Qualifying LLM accuracy

For data extracted by large language models (LLMs), Sensible asks the LLMs to report any uncertainties about the accuracy of the extracted data. For example, an LLM can report "multiple possible answers" or "ambiguous query". These confidence signals offer more nuanced troubleshooting than numeric confidence scores.

Note that LLMs can inaccurately report confidence signals. For more information about confidence signals, see the research paper Teaching models to express their uncertainties in words.

Sensible support confidence signals for the Query Group method.
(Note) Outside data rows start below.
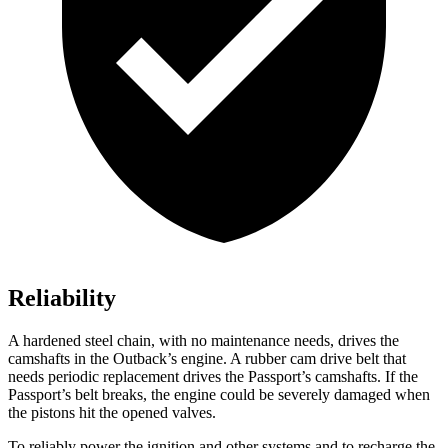
Reliability
A hardened steel chain, with no maintenance needs, drives the
camshafts in the Outback’s engine. A rubber cam drive belt that
needs periodic replacement drives the Passport’s camshafts. If the
Passport’s belt breaks, the engine could be severely damaged when
the pistons hit the opened valves.
To reliably power the ignition and other systems and to recharge the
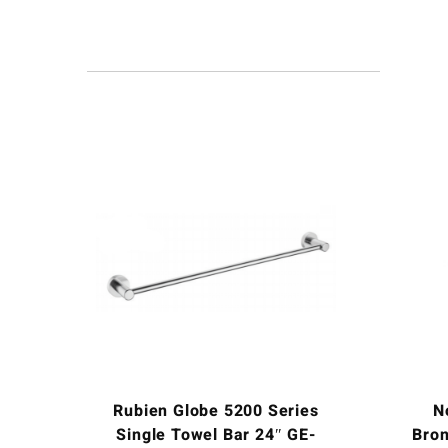
Rubien Globe 5200 Series
N
Single Towel Bar 24″ GE-
Bron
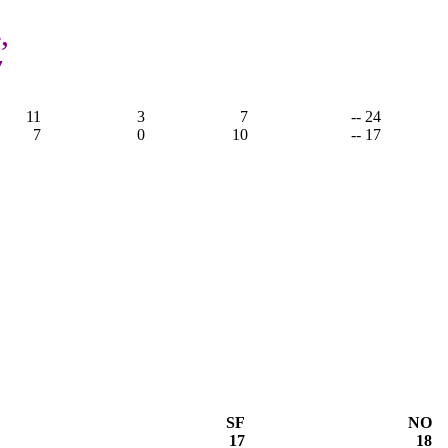
,
7
11
3
7
-- 24
7
0
10
-- 17
SF
NO
17
18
To enable confidence signals for a field in the JSON editor, set the Query Group method's Confidence Signals parameter to true.

For more information about troubleshooting confidence signals, see the following table.

Query Group method confidence signals

For the Query Group method, Sensible returns the following messages, or "confidence signals", to qualify the LLM's confidence in the accuracy of the extracted data.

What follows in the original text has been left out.